Daß Rom, wie der Untertitel dieses Sammelbandes nicht zu Unrecht behauptet, "internationales Zentrum humanistischer Studien" ist, verdankt diese Stadt der Tatsache, daß es hier in den beiden, jeweils Jahrhunderte währenden Epochen, in denen sie Weltgeltung beanspruchen konnte, nämlich als Hauptstadt des Römischen Reiches und später der christlichen Welt, zu einer sonst nirgends mehr anzutreffenden Anhäufung von Zeugnissen der Kultur kam, die ganzen Generationen von Forschern Material lieferte und dies noch für viele Generationen tun wird. Da an der Erforschung dieses Erbes[1] nicht nur Italiener, sondern in ganz besonderem Maße auch Ausländer beteiligt sind, entstanden zahlreiche nationale (zum kleinen Teil auch internationale) Forschungsinstitute, die in- und ausländischen Gelehrten ihre Ressourcen in Gestalt von Sammlungen, Bibliotheken oder einfach Arbeitsräumen zur Verfügung stellen, wodurch erst eine effiziente Ausschöpfung der Quellen möglich wird; dazu kommt, daß bei diesen Institutionen zumeist auch große, sich nicht selten über Jahrzehnte erstreckende Forschungs- und Editionsvorhaben angesiedelt sind, deren Titel auch Bibliothekaren geläufig sind, und sei es als piŠces de résistance bei der Katalogisierung.

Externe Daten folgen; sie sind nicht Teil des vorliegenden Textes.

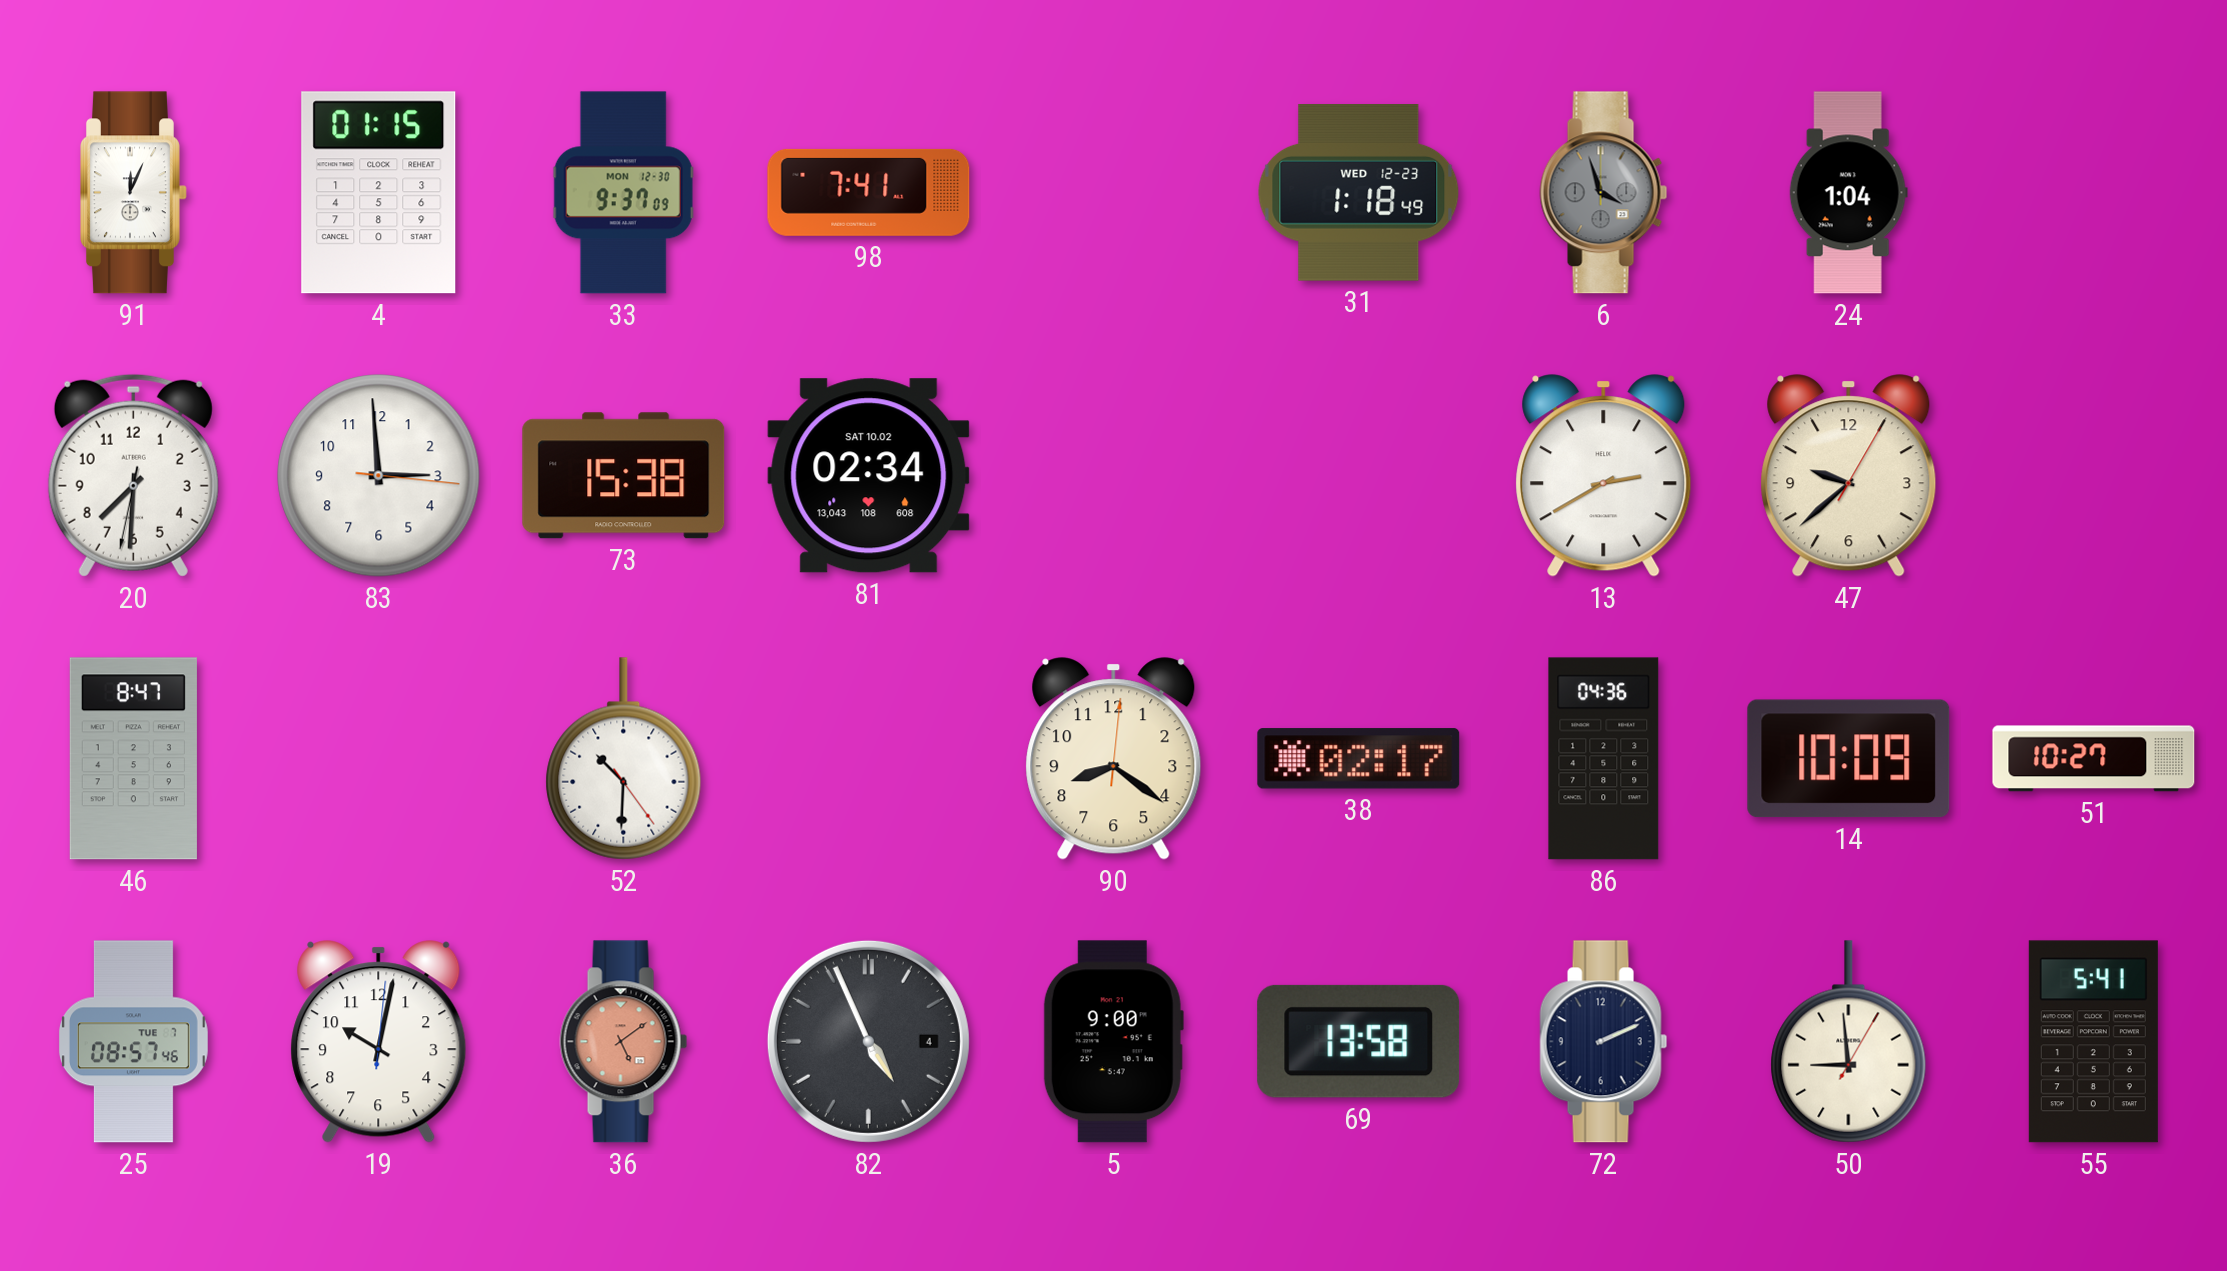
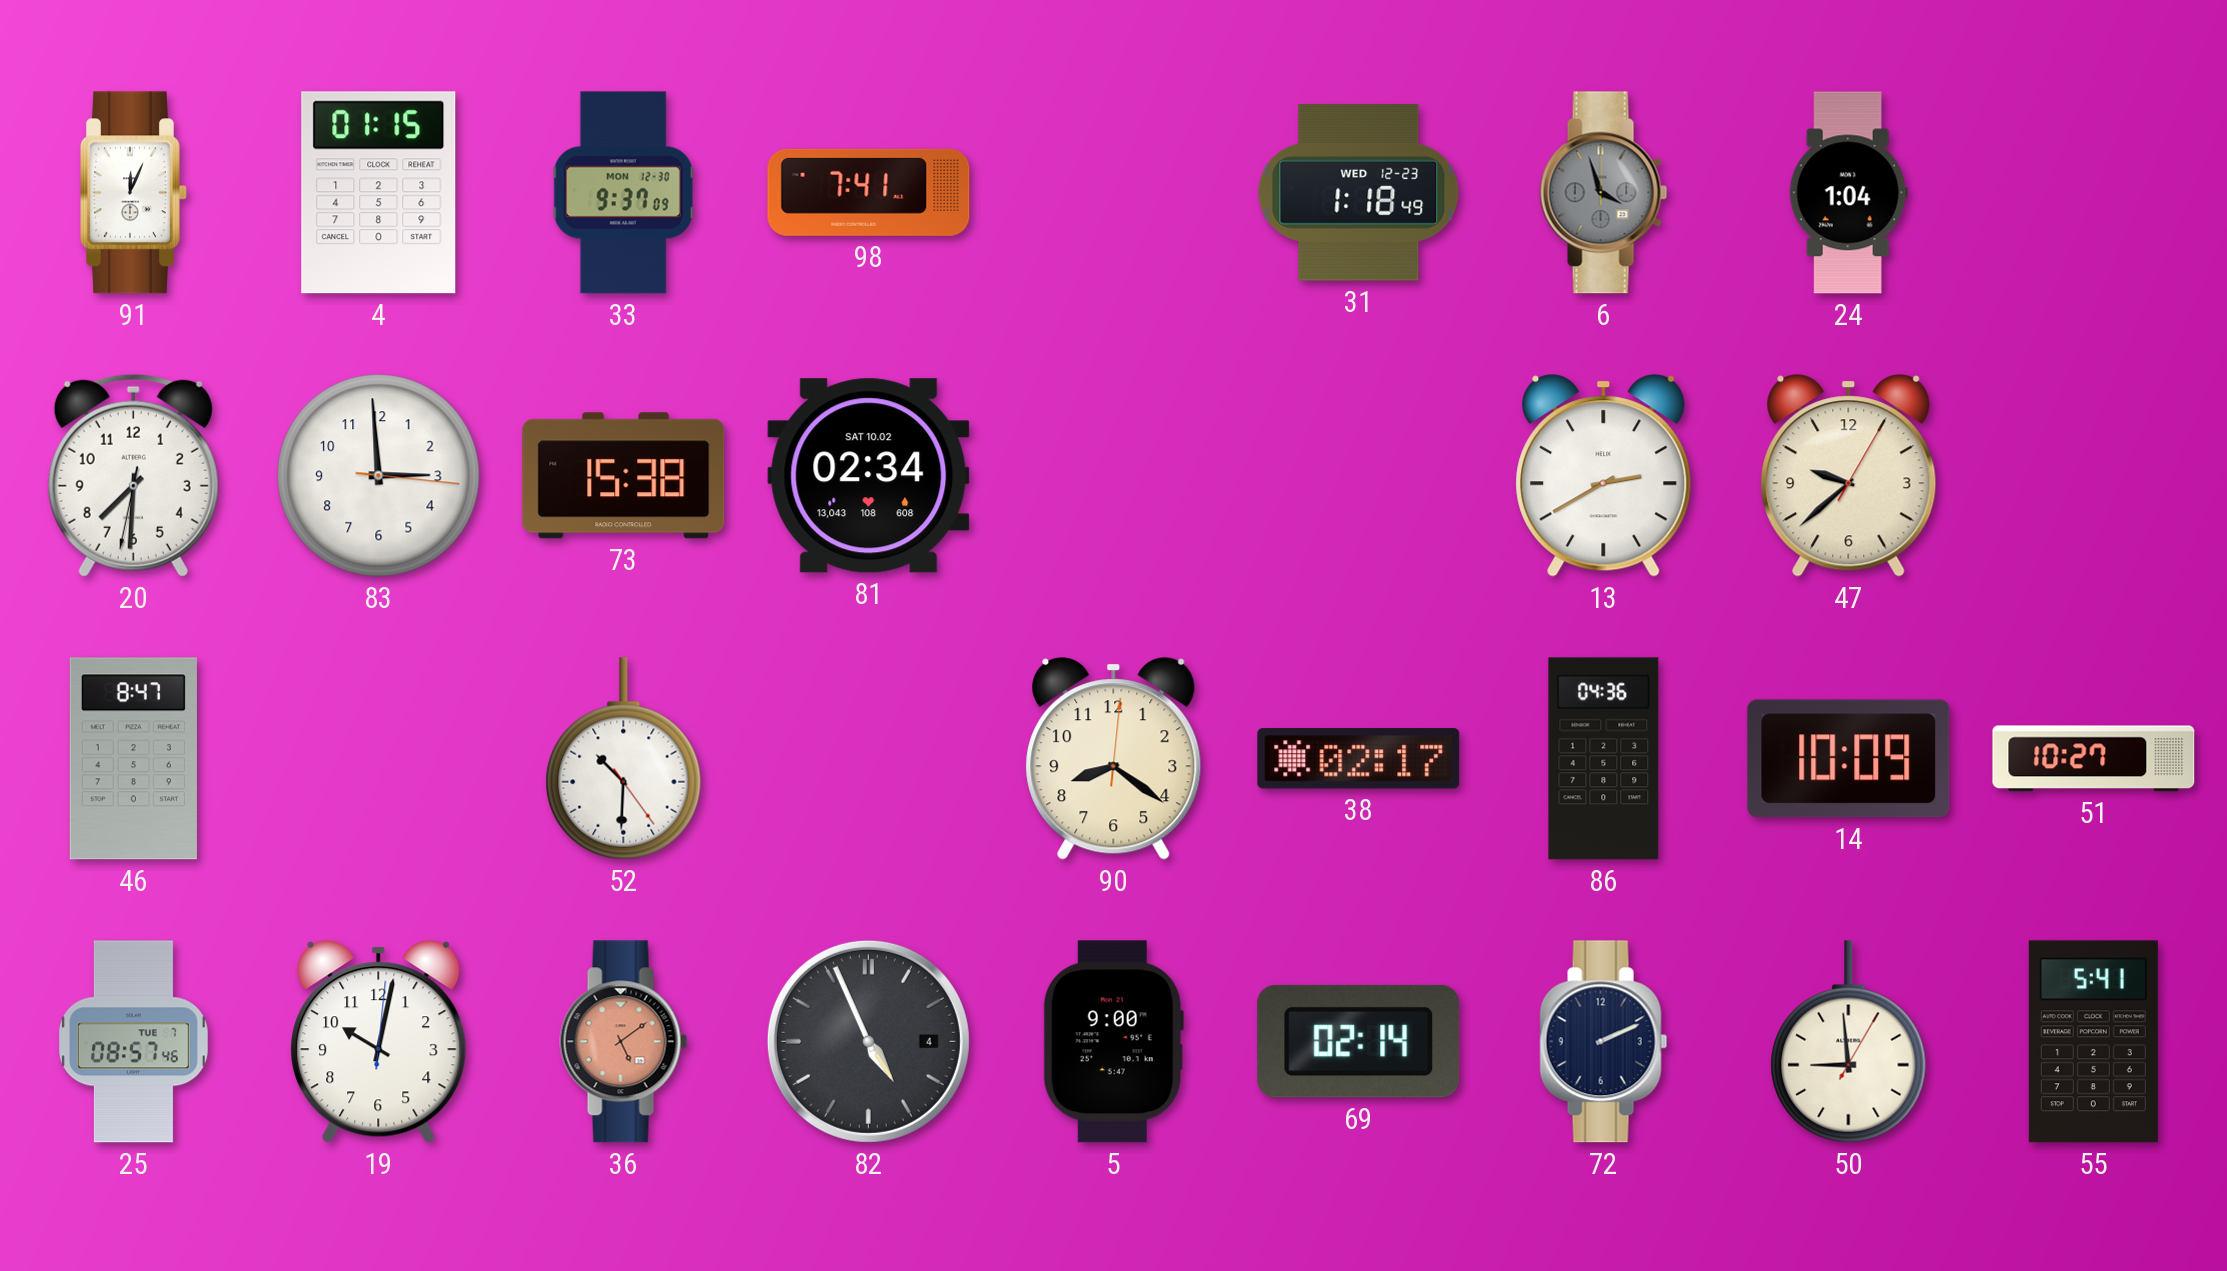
69: 13:58 -> 02:14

Dachverband sowohl der nationalen und der wenigen internationalen als auch einschlägiger italienischer Institutionen[2] ist die Internationale Union der Archäologischen, Historischen und Kunstgeschichtlichen Institute in Rom,[3] die den vorliegenden Sammelband betreut hat; herausgegeben wurde er von dem einschlägigen Ressort des Amtes des Ministerpräsidenten (was die Bedeutung unterstreicht, die der italienische Staat diesen Aktivitäten zuerkennt,[4] und nicht von ungefähr stammt eines der Vorwörter zu diesem Band vom damaligen Ministerpräsidenten Andreotti); als Verleger tritt der Staatsverlag auf, was der Verbreitung des Werkes allerdings nicht unbedingt zum Vorteil gereicht, da dieser sich besser auf die Herstellung von Stempelmarken und Geldscheinen versteht.

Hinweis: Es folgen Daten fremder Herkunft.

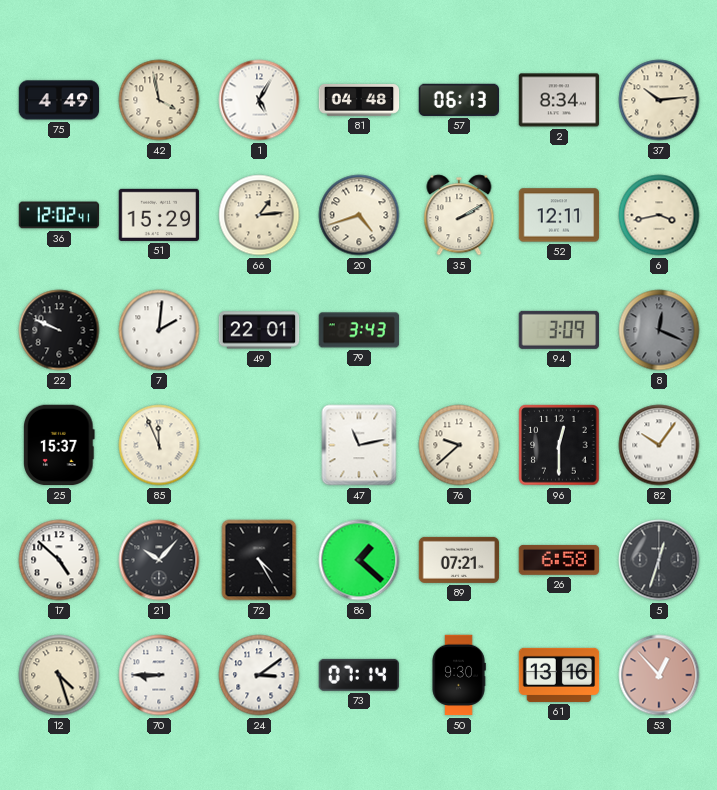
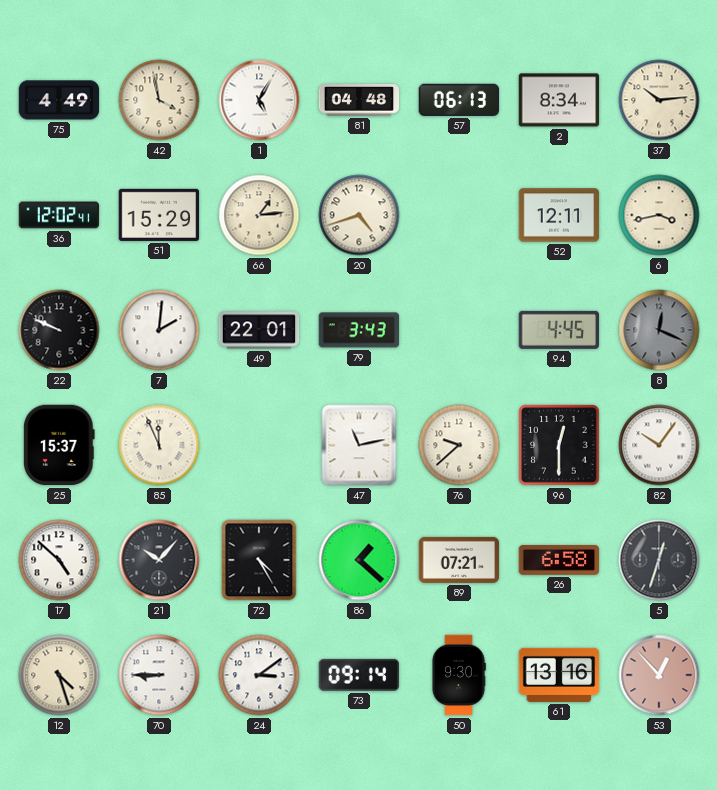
35: 2:10 -> none
94: 3:09 -> 4:45
73: 07:14 -> 09:14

Der Band vereint, jeweils mit einigen Abbildungen versehen, Darstellungen von 32 Instituten aus 16 Nationen: außer der Associazione Internazionale di Archeologia Classica sind die folgenden Nationen mit je einem Institut vertreten: Belgien, Dänemark, Finnland, Frankreich, Großbritannien, Kanada, Niederlande, Norwegen, Österreich, Polen, Schweden, Schweiz und die USA; zum Vatikanstaat gehören zwei und Deutschland wartet sogar mit nicht weniger als vier Institutionen auf (Bibliotheca Hertziana, Deutsches Archäologisches Institut, Deutsches Historisches Institut und Historisches Institut der Görres-Gesellschaft); auf Italien schließlich entfallen zehn Institutionen, darunter die älteste aller hier verzeichneten, die Accademia dei Lincei.

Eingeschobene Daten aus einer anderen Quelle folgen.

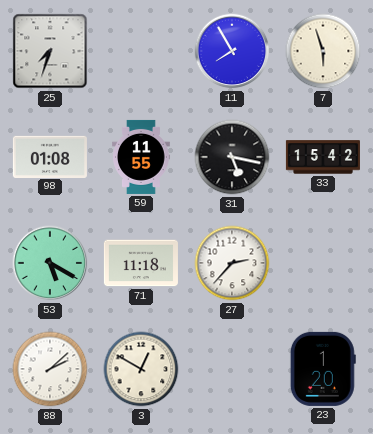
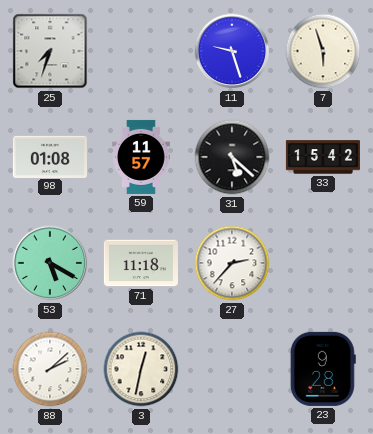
11: 7:55 -> 9:27
59: 11:55 -> 11:57
31: 5:17 -> 5:22
3: 12:50 -> 12:32
23: 1:20 -> 9:28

So verschieden wie die Institute nach Alter, Größe und Bedeutung, so unterschiedlich sind auch - wie bei derartigen Sammelbänden meist nicht zu vermeiden - die Beiträge nach Länge, Detailliertheit, Aktualität und nicht zuletzt bibliographischer Ergiebigkeit. Die historische Entwicklung der Institutionen und die Bauten, in denen sie ihren Sitz hatten und haben stehen im Vordergrund, doch handelt es sich zumeist um eine Geschichte ihrer Vorsteher, ist ihr Blühen und Welken doch nicht zuletzt mit einzelnen Namen verbunden.

Daß mit dieser Institutionenkunde natürlich nicht das ganze Reservoir an geisteswissenschaftlichen Forschungsinstitutionen in Rom ausgeschöpft ist, liegt auf der Hand: man denke nur an die zahlreichen von katholischen 0rden getragenen historischen Institute. So wäre es sehr zu wünschen, wenn sich jemand berufen fühlte, ein in den Beschreibungen wesentlich konziseres Verzeichnis aller Institute und Sammlungen, die geisteswissenschaftlichen Forschungen in Rom dienen, zusammenzustellen und mit praktischen Angaben anzureichern (die im vorliegenden Band völlig fehlen), auf daß ein rechtes Vademecum entstünde.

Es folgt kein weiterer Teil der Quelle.